Волшебный Почтовый Ящик Желаний и вправду оказался между балаганом гадалки - колоритной чернявой тетки с золотыми зубами - и простецким деревянным тиром с жестяными зверушками. Вокруг было полно народу, но ни к тиру, ни к гадалке никто не подходил, и вокруг Ящика образовался островок пустоты. Ящик выглядел соответствующе - деревянная коробка, обшитая вытертым алым крепом с кричаще-безвкусным псевдозолотым шитьем с аляповатыми кистями по углам. Прорезь для писем была обшита медью и выглядела входной щелью для факса времен Жюля Верна. Бланки и конверты лежали здесь же - аккуратной стопкой. На лицевой стороне Ящика тем же золотым шитьем было каллиграфически выведено: "Испытай судьбу".
-Никогда не любил лотереи... - сказал Константин Поляков, беря из стопки чистый бланк - на дорогой тисненой бумаге, с гербом и аккуратными линиями для письма - у кого-нибудь есть ручка?
-На, возьми, - Валера протянул ему "паркер" с вечным платиновым пером.
Поляков расстелил бланк, поднял было ручку, но вопросительно обернулся к соседям:
-Но что мы будем писать?
-Пиши предупреждение... для себя, - сказал Красноцветов, а каждый из нас добавит что-то свое.
Поляков кивнул, склонился над бланком. Несколько секунд "Паркер" бесшумно порхал над бумагой, потом почтальон выпрямился и передал перо Валере. Тот взял лист, внимательно его прочитал:
-Постой, - сказал Золотников, - Ты же хотел про себя писать!
-Я и писал про себя, - нахмурился Константин.
-Да как же про себя... Тут написано: "Не бери морскую свинку!", это мое послание, я сам хотел его написать! Так что...
-Там этого не было, - быстро сказал Поляков, - я писал: "Не заходи в дом номер..."
-Дай мне! - резко сказал Красноцветов и выхватил листок из рук Валеры, - кажется, нам уже не надо ничего писать... у меня здесь: "Твоей собаке не нужна опека". Как раз то, о чем я когда-то думал... Были соображения - имею ли я право воспитывать, могу ли принять ответственность... Выходит - не могу.
-Можно мне? - Ткачев осторожно взял бланк и с некоторой опаской заглянул: - "Нельзя любить призрака" - прочитал он, - а ведь и правда, нельзя. Ах, если бы я это прочел до того, как полез в чат! Если бы успокоился, вышел на улицу, посмотрел вокруг! - он повернулся, держа в руках письмо и посмотрел на Анну, - нельзя любить призрака, - повторил он, - только живых.
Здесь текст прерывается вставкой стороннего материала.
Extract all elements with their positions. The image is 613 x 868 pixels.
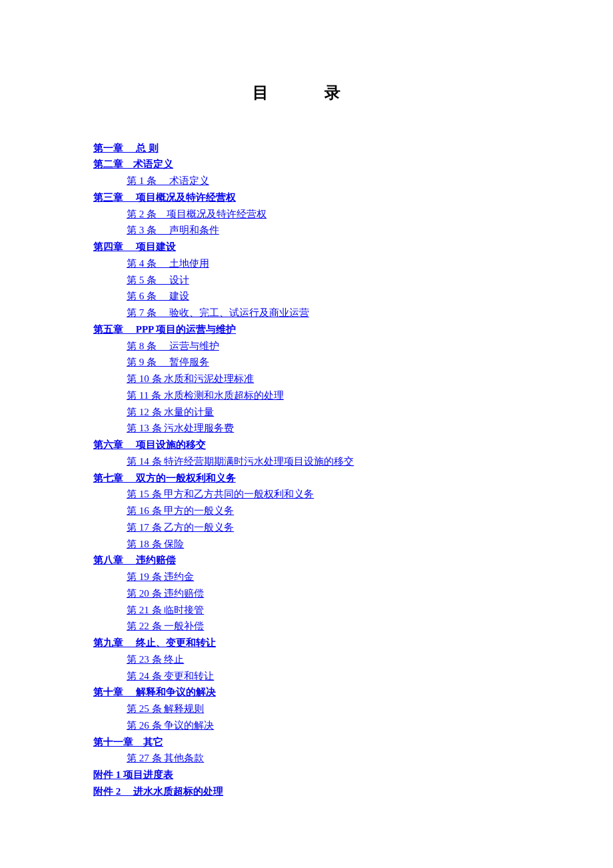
toc-link[interactable]: 第 27 条 其他条款 [127,753,204,763]
toc-chapter: 附件 1 项目进度表 [93,767,520,783]
toc-link[interactable]: 第 4 条 土地使用 [127,258,209,269]
toc-chapter: 第八章 违约赔偿 [93,552,520,569]
toc-chapter: 第一章 总 则 [93,140,520,157]
toc-link[interactable]: 第 13 条 污水处理服务费 [127,423,234,433]
toc-chapter: 第七章 双方的一般权利和义务 [93,470,520,487]
toc-chapter: 第九章 终止、变更和转让 [93,635,520,651]
toc-article: 第 19 条 违约金 [93,569,520,585]
toc-link[interactable]: 第 8 条 运营与维护 [127,341,219,351]
toc-link[interactable]: 第 25 条 解释规则 [127,703,204,714]
toc-link[interactable]: 第十一章 其它 [93,737,163,747]
toc-link[interactable]: 第 6 条 建设 [127,291,189,301]
toc-link[interactable]: 第 20 条 违约赔偿 [127,588,204,599]
toc-link[interactable]: 第 9 条 暂停服务 [127,357,209,367]
toc-chapter: 第五章 PPP 项目的运营与维护 [93,321,520,338]
toc-link[interactable]: 第 11 条 水质检测和水质超标的处理 [127,390,284,401]
toc-article: 第 4 条 土地使用 [93,255,520,272]
toc-article: 第 10 条 水质和污泥处理标准 [93,371,520,387]
toc-article: 第 11 条 水质检测和水质超标的处理 [93,387,520,404]
toc-link[interactable]: 第 3 条 声明和条件 [127,225,219,235]
toc-link[interactable]: 第 16 条 甲方的一般义务 [127,505,234,516]
toc-article: 第 5 条 设计 [93,272,520,289]
toc-article: 第 3 条 声明和条件 [93,222,520,239]
toc-link[interactable]: 第 17 条 乙方的一般义务 [127,522,234,533]
toc-article: 第 26 条 争议的解决 [93,717,520,734]
toc-article: 第 20 条 违约赔偿 [93,585,520,602]
toc-chapter: 第四章 项目建设 [93,239,520,255]
toc-article: 第 24 条 变更和转让 [93,668,520,685]
toc-article: 第 18 条 保险 [93,536,520,553]
toc-article: 第 17 条 乙方的一般义务 [93,519,520,536]
toc-chapter: 第三章 项目概况及特许经营权 [93,189,520,206]
toc-chapter: 第十一章 其它 [93,734,520,751]
toc-link[interactable]: 第 2 条 项目概况及特许经营权 [127,209,267,219]
toc-link[interactable]: 第八章 违约赔偿 [93,555,176,565]
toc-link[interactable]: 第 24 条 变更和转让 [127,671,214,681]
toc-link[interactable]: 第四章 项目建设 [93,241,176,252]
toc-link[interactable]: 第 18 条 保险 [127,539,184,549]
toc-article: 第 23 条 终止 [93,651,520,668]
toc-article: 第 7 条 验收、完工、试运行及商业运营 [93,305,520,321]
toc-chapter: 第十章 解释和争议的解决 [93,684,520,701]
toc-link[interactable]: 第 22 条 一般补偿 [127,621,204,631]
toc-link[interactable]: 附件 2 进水水质超标的处理 [93,786,223,797]
toc-link[interactable]: 第十章 解释和争议的解决 [93,687,216,697]
toc-article: 第 25 条 解释规则 [93,701,520,717]
table-of-contents: 第一章 总 则第二章 术语定义第 1 条 术语定义第三章 项目概况及特许经营权第… [93,140,520,800]
toc-link[interactable]: 第六章 项目设施的移交 [93,439,206,450]
toc-article: 第 6 条 建设 [93,288,520,305]
toc-link[interactable]: 第 12 条 水量的计量 [127,407,214,417]
toc-article: 第 16 条 甲方的一般义务 [93,503,520,519]
toc-article: 第 12 条 水量的计量 [93,404,520,421]
toc-article: 第 9 条 暂停服务 [93,354,520,371]
toc-link[interactable]: 第二章 术语定义 [93,159,173,169]
toc-article: 第 8 条 运营与维护 [93,338,520,355]
toc-link[interactable]: 第九章 终止、变更和转让 [93,637,216,648]
toc-article: 第 15 条 甲方和乙方共同的一般权利和义务 [93,486,520,503]
toc-link[interactable]: 第 23 条 终止 [127,654,184,665]
toc-chapter: 附件 2 进水水质超标的处理 [93,783,520,800]
toc-link[interactable]: 第 19 条 违约金 [127,571,194,582]
toc-link[interactable]: 附件 1 项目进度表 [93,769,173,780]
toc-link[interactable]: 第 5 条 设计 [127,275,189,285]
toc-link[interactable]: 第 26 条 争议的解决 [127,720,214,731]
toc-link[interactable]: 第一章 总 则 [93,143,159,153]
toc-article: 第 27 条 其他条款 [93,750,520,767]
toc-link[interactable]: 第 21 条 临时接管 [127,605,204,615]
toc-chapter: 第六章 项目设施的移交 [93,437,520,453]
page-title: 目 录 [93,80,520,107]
toc-link[interactable]: 第 14 条 特许经营期期满时污水处理项目设施的移交 [127,456,354,467]
toc-link[interactable]: 第五章 PPP 项目的运营与维护 [93,324,236,335]
toc-link[interactable]: 第七章 双方的一般权利和义务 [93,473,236,483]
toc-link[interactable]: 第 7 条 验收、完工、试运行及商业运营 [127,307,309,318]
toc-link[interactable]: 第三章 项目概况及特许经营权 [93,192,236,203]
toc-link[interactable]: 第 1 条 术语定义 [127,175,209,186]
toc-article: 第 22 条 一般补偿 [93,618,520,635]
toc-article: 第 1 条 术语定义 [93,173,520,189]
toc-chapter: 第二章 术语定义 [93,156,520,173]
toc-article: 第 2 条 项目概况及特许经营权 [93,206,520,223]
toc-article: 第 21 条 临时接管 [93,602,520,619]
toc-link[interactable]: 第 15 条 甲方和乙方共同的一般权利和义务 [127,489,314,499]
toc-link[interactable]: 第 10 条 水质和污泥处理标准 [127,373,254,384]
toc-article: 第 13 条 污水处理服务费 [93,420,520,437]
toc-article: 第 14 条 特许经营期期满时污水处理项目设施的移交 [93,453,520,470]
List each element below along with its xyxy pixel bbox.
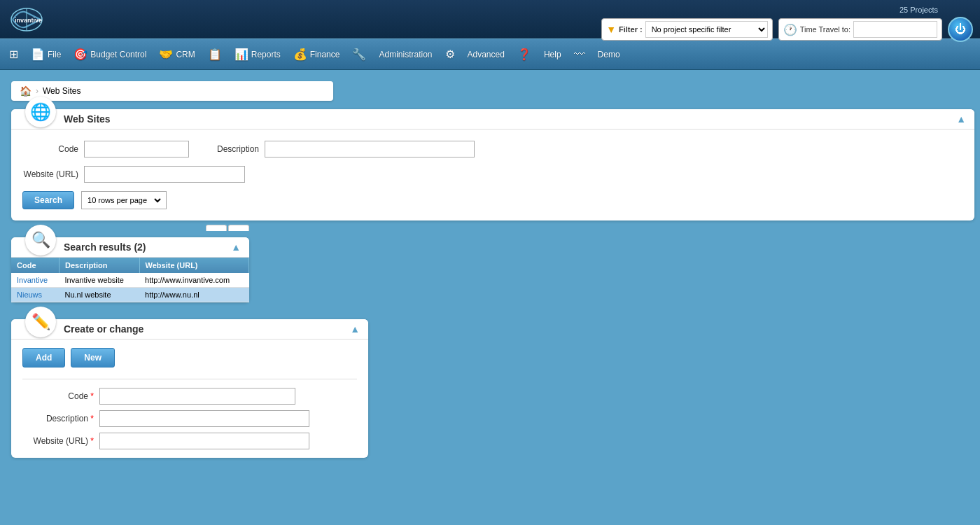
nav-finance-label: Finance — [310, 50, 340, 59]
search-button[interactable]: Search — [22, 191, 74, 209]
clock-icon: 🕐 — [783, 23, 797, 36]
file-icon: 📄 — [31, 48, 45, 61]
nav-crm[interactable]: 🤝 CRM — [153, 42, 200, 67]
nav-administration-label: Administration — [379, 50, 432, 59]
nav-help-label: Help — [544, 50, 561, 59]
create-code-label: Code * — [22, 391, 99, 401]
search-panel: Web Sites ▲ Code Description Websi — [11, 109, 974, 220]
search-collapse-btn[interactable]: ▲ — [956, 113, 966, 125]
nav-projects[interactable]: 📋 — [202, 42, 227, 67]
budget-icon: 🎯 — [74, 48, 88, 61]
power-button[interactable]: ⏻ — [948, 17, 973, 42]
nav-reports-label: Reports — [251, 50, 281, 59]
nav-tools[interactable]: 🔧 — [346, 42, 372, 67]
home-nav-icon: ⊞ — [9, 48, 18, 61]
website-label: Website (URL) — [22, 169, 78, 179]
results-section-title: Search results (2) — [64, 241, 146, 253]
filter-icon: ▼ — [606, 24, 616, 35]
nav-demo-label: Demo — [598, 50, 620, 59]
create-description-label: Description * — [22, 414, 99, 424]
table-row[interactable]: Invantive Invantive website http://www.i… — [11, 273, 249, 288]
new-button[interactable]: New — [71, 348, 115, 368]
code-label: Code — [22, 144, 78, 154]
breadcrumb-page-title: Web Sites — [43, 86, 80, 96]
time-travel-box: 🕐 Time Travel to: — [778, 18, 942, 41]
create-section-icon: ✏️ — [25, 307, 56, 337]
filter-select[interactable]: No project specific filter — [645, 21, 768, 38]
results-collapse-btn[interactable]: ▲ — [231, 241, 241, 253]
nav-advanced-label: Advanced — [468, 50, 505, 59]
time-travel-label: Time Travel to: — [800, 25, 850, 34]
nav-reports[interactable]: 📊 Reports — [229, 42, 286, 67]
col-header-description: Description — [59, 258, 140, 273]
row1-url: http://www.invantive.com — [139, 273, 248, 288]
create-section-title: Create or change — [64, 323, 144, 335]
results-tab2[interactable] — [228, 225, 249, 231]
nav-advanced[interactable]: Advanced — [462, 42, 510, 67]
description-label: Description — [203, 144, 259, 154]
description-input[interactable] — [265, 141, 475, 158]
nav-administration[interactable]: Administration — [373, 42, 438, 67]
row1-description: Invantive website — [59, 273, 140, 288]
rows-select[interactable]: 10 rows per page 25 rows per page 50 row… — [85, 195, 163, 205]
search-section-title: Web Sites — [64, 113, 111, 125]
home-icon: 🏠 — [20, 85, 31, 97]
results-table: Code Description Website (URL) Invantive… — [11, 258, 249, 302]
breadcrumb: 🏠 › Web Sites — [11, 81, 333, 101]
time-travel-input[interactable] — [853, 21, 937, 38]
nav-crm-label: CRM — [176, 50, 195, 59]
form-divider — [22, 379, 357, 379]
create-website-input[interactable] — [99, 433, 309, 449]
col-header-url: Website (URL) — [139, 258, 248, 273]
nav-budget[interactable]: 🎯 Budget Control — [68, 42, 152, 67]
create-description-input[interactable] — [99, 410, 309, 427]
nav-file-label: File — [48, 50, 61, 59]
crm-icon: 🤝 — [159, 48, 173, 61]
search-section-icon: 🌐 — [25, 97, 56, 127]
row1-code[interactable]: Invantive — [17, 276, 48, 284]
create-website-label: Website (URL) * — [22, 436, 99, 446]
nav-home[interactable]: ⊞ — [4, 42, 24, 67]
create-panel: Create or change ▲ Add New Code * — [11, 319, 368, 458]
projects-count-label: 25 Projects — [899, 6, 938, 14]
results-table-container: Code Description Website (URL) Invantive… — [11, 258, 249, 302]
row2-description: Nu.nl website — [59, 288, 140, 302]
svg-text:invantive: invantive — [15, 17, 42, 24]
logo: invantive — [7, 4, 46, 35]
results-tab1[interactable] — [206, 225, 227, 231]
nav-budget-label: Budget Control — [90, 50, 146, 59]
tools-icon: 🔧 — [352, 48, 366, 61]
row2-code[interactable]: Nieuws — [17, 290, 42, 299]
add-button[interactable]: Add — [22, 348, 65, 368]
filter-label: Filter : — [619, 25, 643, 34]
create-collapse-btn[interactable]: ▲ — [350, 323, 360, 335]
col-header-code: Code — [11, 258, 59, 273]
reports-icon: 📊 — [234, 48, 248, 61]
nav-wave[interactable]: 〰 — [568, 42, 591, 67]
rows-per-page-selector[interactable]: 10 rows per page 25 rows per page 50 row… — [81, 191, 167, 209]
website-input[interactable] — [84, 166, 245, 183]
advanced-gear-icon: ⚙ — [445, 48, 455, 61]
create-code-input[interactable] — [99, 388, 295, 405]
wave-icon: 〰 — [574, 48, 585, 61]
code-input[interactable] — [84, 141, 189, 158]
projects-icon: 📋 — [208, 48, 222, 61]
nav-advanced-icon[interactable]: ⚙ — [440, 42, 461, 67]
nav-help-icon[interactable]: ❓ — [512, 42, 537, 67]
results-section-icon: 🔍 — [25, 225, 56, 255]
nav-finance[interactable]: 💰 Finance — [288, 42, 346, 67]
table-row[interactable]: Nieuws Nu.nl website http://www.nu.nl — [11, 288, 249, 302]
breadcrumb-separator: › — [36, 86, 38, 96]
filter-box: ▼ Filter : No project specific filter — [601, 18, 772, 41]
nav-help[interactable]: Help — [538, 42, 567, 67]
row2-url: http://www.nu.nl — [139, 288, 248, 302]
nav-bar: ⊞ 📄 File 🎯 Budget Control 🤝 CRM 📋 📊 Repo… — [0, 38, 980, 70]
nav-demo[interactable]: Demo — [592, 42, 626, 67]
finance-icon: 💰 — [293, 48, 307, 61]
nav-file[interactable]: 📄 File — [25, 42, 66, 67]
help-icon: ❓ — [517, 48, 531, 61]
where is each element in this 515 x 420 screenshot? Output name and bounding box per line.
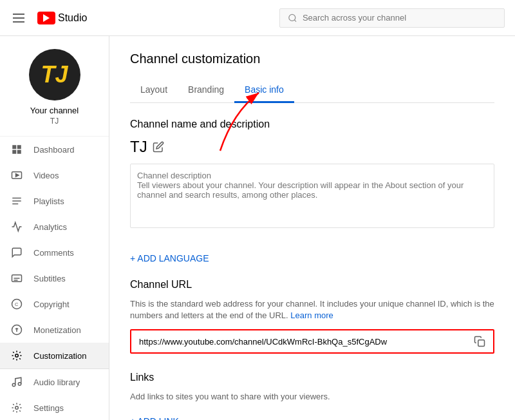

Настоящих.
Анна вдруг смутилась и опустила глаза. "Но я ведь живая!" - подумала она, - "Настоящая!"
-Я, кажется, понял! - воскликнул Поляков, - Очень меткие выражения. Стоит нам прочитать и мы... мы переменим свои решения! Все будет по другому.
-Как сказал клоун, у нас тут немного волшебства, - произнес Якутин, - дайте-ка глянуть! "В наши клетки мы загоняем себя сами". Помню, в тот день, когда я шел к Павлику, мне как никогда хотелось бросить все и побродить по проспектам. Просто так. Но я был слишком правильным, чтобы делать хоть что-нибудь без восьмидесятипроцентного КПД. Здравый смысл тогда победил. С этим же письмом...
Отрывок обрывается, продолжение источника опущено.